Sozzled, erudite, non-PC British plastic surgeon, David Henninger (Fiennes; superb), is married to beautiful, if directionless, American, Jo (Oscar winner, Jessica Chastain; hardly stretched, but very watchable). The couple’s wealthy friends, Richard and Dally (Matt Smith and Caleb Landry Jones; fab), have a mansion in the desert that’s perfect for debauched parties. On their way in the car to one of these events, David and Jo are involved in an unfortunate incident; they kill an Arab teenager called Driss (Omar Ghazaoui).
A few hours later, David’s cracking deliberately offensive jokes with Richard and Dally’s guests. He’s a coy bad boy, both electrified and disgusted by the attention his misbehaviour attracts (he’s terrified of becoming a vain old fool; he’s even more terrified of seeming old hat). His groan of dismay, when he’s criticised for making an “outdated” Oprah reference, is one for the ages.
Anyway, he thinks he can get away with murder. But he’s wrong. Driss’s nomad father, Abdellah (Ismael Kanater), arrives and demands that David make amends, by attending Driss’ funeral. Somewhat implausibly, David agrees. He leaves with Abdellah and Abdellah’s mate, Anouar (the sublime Said Taghmaoui). Meanwhile, Jo stays behind and proceeds to wear shoes and dresses so OTT they deserve their own memes.

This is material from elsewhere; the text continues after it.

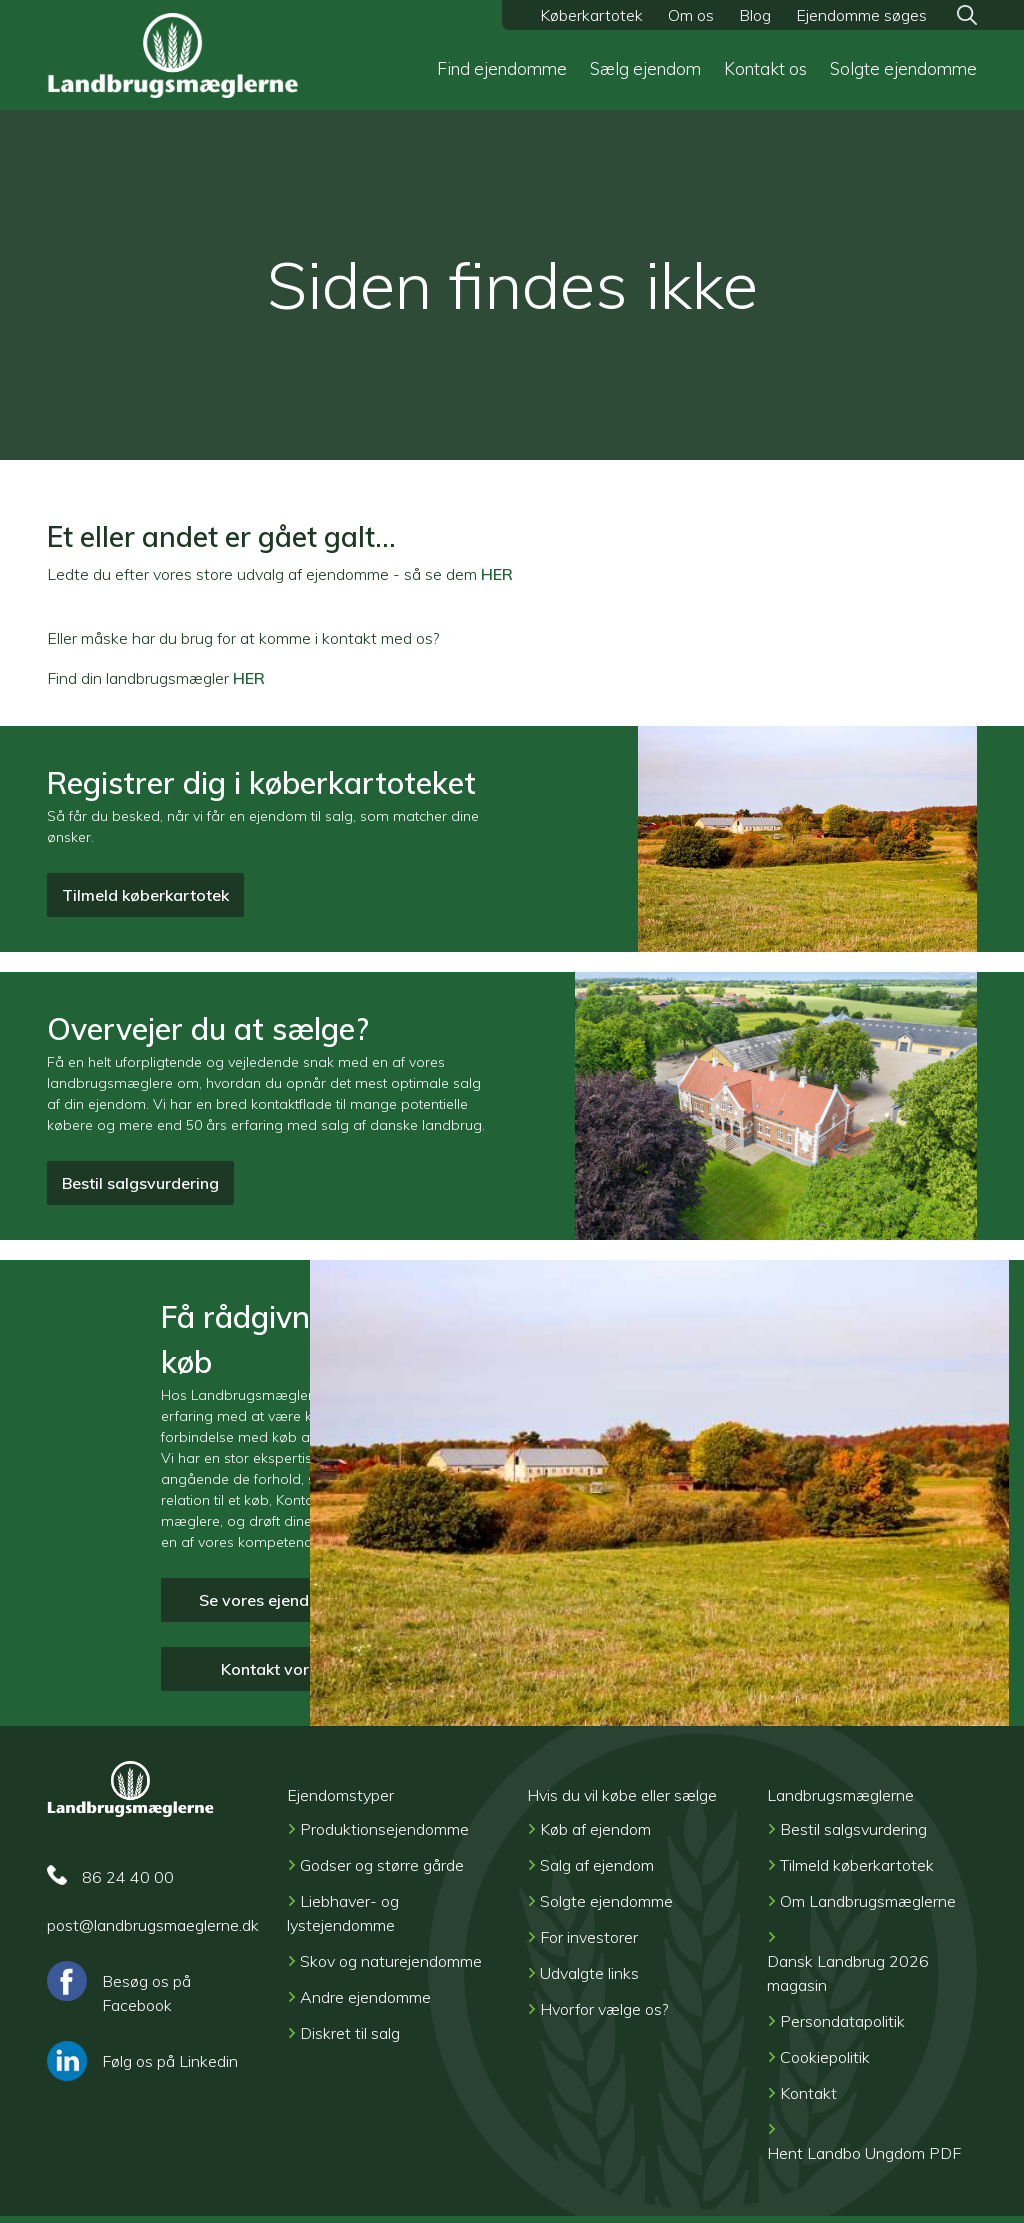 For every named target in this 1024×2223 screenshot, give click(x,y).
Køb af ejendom (595, 1829)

All this time the gags just keep on coming. Swipes are taken at Prince Andrew and Johnny Depp. The Guardian newspaper and films about refugees get mocked. And even serious pronouncements launch quips. Hamid (Mourad Zaoui) the calm and resourceful Moroccan who manages Tom and Dally’s estate, delivers a typically profound aphorism. Instead of agreeing with him, an admiring local says, “You should have a Twitter account!”
The images are often as jolting as the jokes. At one point, Dally strikes Buster Keaton-ish poses for a series of photos. The latter break the fourth wall (we consume them as separate artefacts) and are properly good. The woman taking the photos is a progressive French journalist, Isabelle (Marie-Josee Croze) and she’s staying at the house along with a young, “edgy” Arab female director, Leila (Imane El Mechrafi), who’s on the lookout for funding.
We’re given a sense of how these creatives will frame the time they’ve spent with Richard and Dally. It’s easy to despise rich hosts and donors, but isn’t it hypocritical to eat their food and/or take their money? With the help of talented British cinematographer Larry Smith (the whole film looks stunning), McDonagh keeps changing the lens through which we view privilege.
Things take a turn for the earnest in the last act; Anouar becomes a frustratingly diffuse character and old-fashioned words like “decent” and “honourable” get bandied about. Ah well. At least the film’s take on alcohol never gets wishy-washy. Stiff drinks are a killer. Life can be hard to enjoy while sober. McDonagh dances on the edge of that paradox right to the end.